And like GBM stated, the stock market has been romanticized by a lot of people. Like in the gold ole days...things weren't like this. It absolutely was but worse.


I am not romanticizing the stock market.

One area I see that seems to be a point of contention is when the stock market began, and how it originally acted.

I dont disagree with you that things were worse in the early 1900's. The stock market did not begin then. And it did not originally act the way it was acting both in the early 1900's and now.

I am not completely ignorant on the subject of stock. I degreed in philosophy, but I changed to that major in my third year of business school. I also took classes as elective on the law of business organizations from the legal program because I originally intended to go into business law. In those classes we studied the corporate form, (and other business organizations) rather thoroughly, including drawing up the partnerships agreements, etc. We also had to understand stock and the classes, etc.

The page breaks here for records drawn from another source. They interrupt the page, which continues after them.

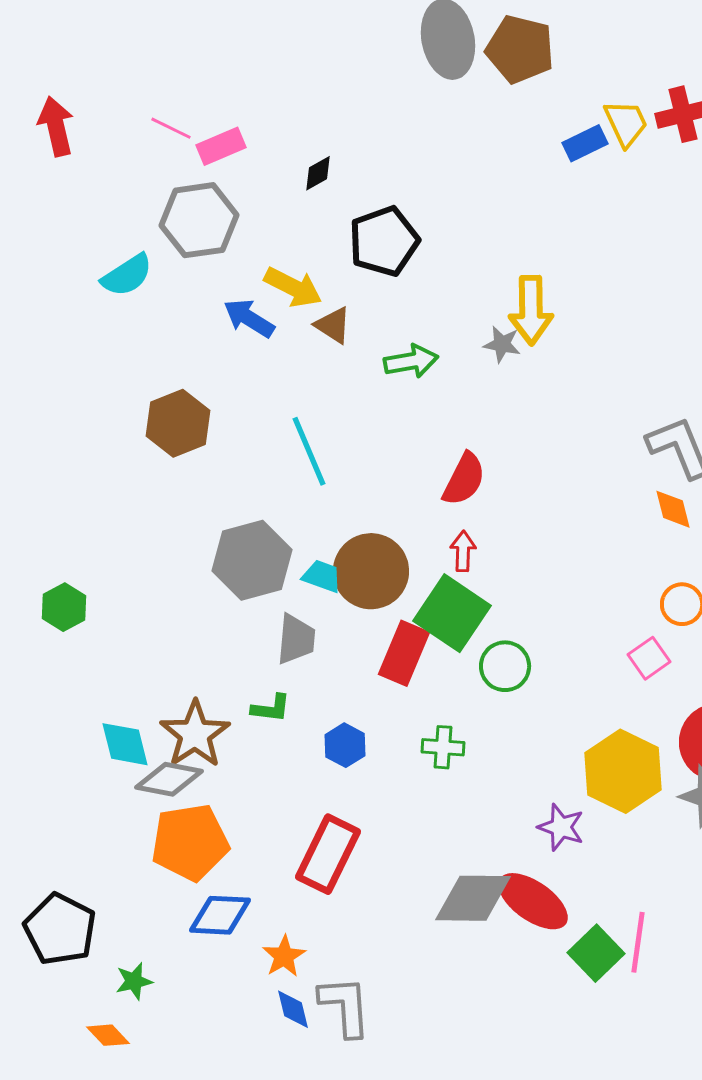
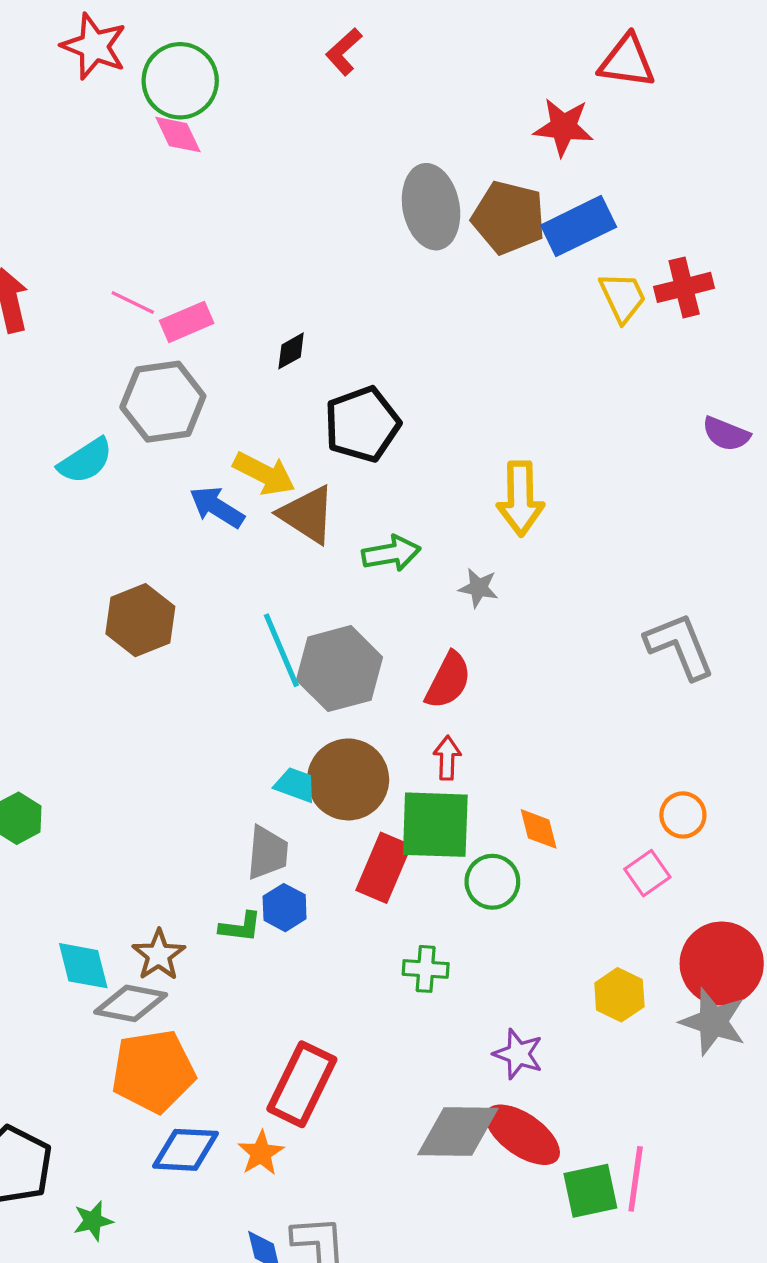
blue rectangle: (585, 143) -> (579, 226), moved, size x1.5
brown triangle: (333, 325) -> (307, 515), size x1.5
gray star: (502, 344) -> (478, 588), moved
orange diamond: (673, 509) -> (539, 829), moved
gray hexagon: (252, 560) -> (340, 669), moved
green square: (452, 613) -> (435, 825), turned -32
brown star: (195, 734) -> (159, 955), size x0.7
blue hexagon: (345, 745) -> (285, 908), moved
yellow hexagon: (623, 771) -> (619, 995), size x0.6
purple star: (561, 827) -> (518, 1054), moved
green square: (596, 953) -> (590, 1191), turned 32
orange star: (284, 956) -> (261, 1153), moved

While I have never been a broker, or investment banker, I am very familiar with what stock is, why it is sold, and what it is intended to do. In philosophy, while it may seem an unrelated field to some, we also studied economic theory. The big difference between the way we studied it and the way economic majors study it, is that we arent required to memorize it and quote it as gospel. Philosophy focuses on reasoning itself, theory itself, and so we are allowed and encouraged to a greater degree, to question and run the logic ourselves.

So I dont think I am romanticizing it. I am not incredibly romantic in general, and I have never been a believer in the "good old days" because I am pretty aware of how not so good the good old days were.

We may disagree on some points, but we certainly dont disagree on the fact that in the 1900's the lack of regulation allowed manipulations that in theory dont happen today.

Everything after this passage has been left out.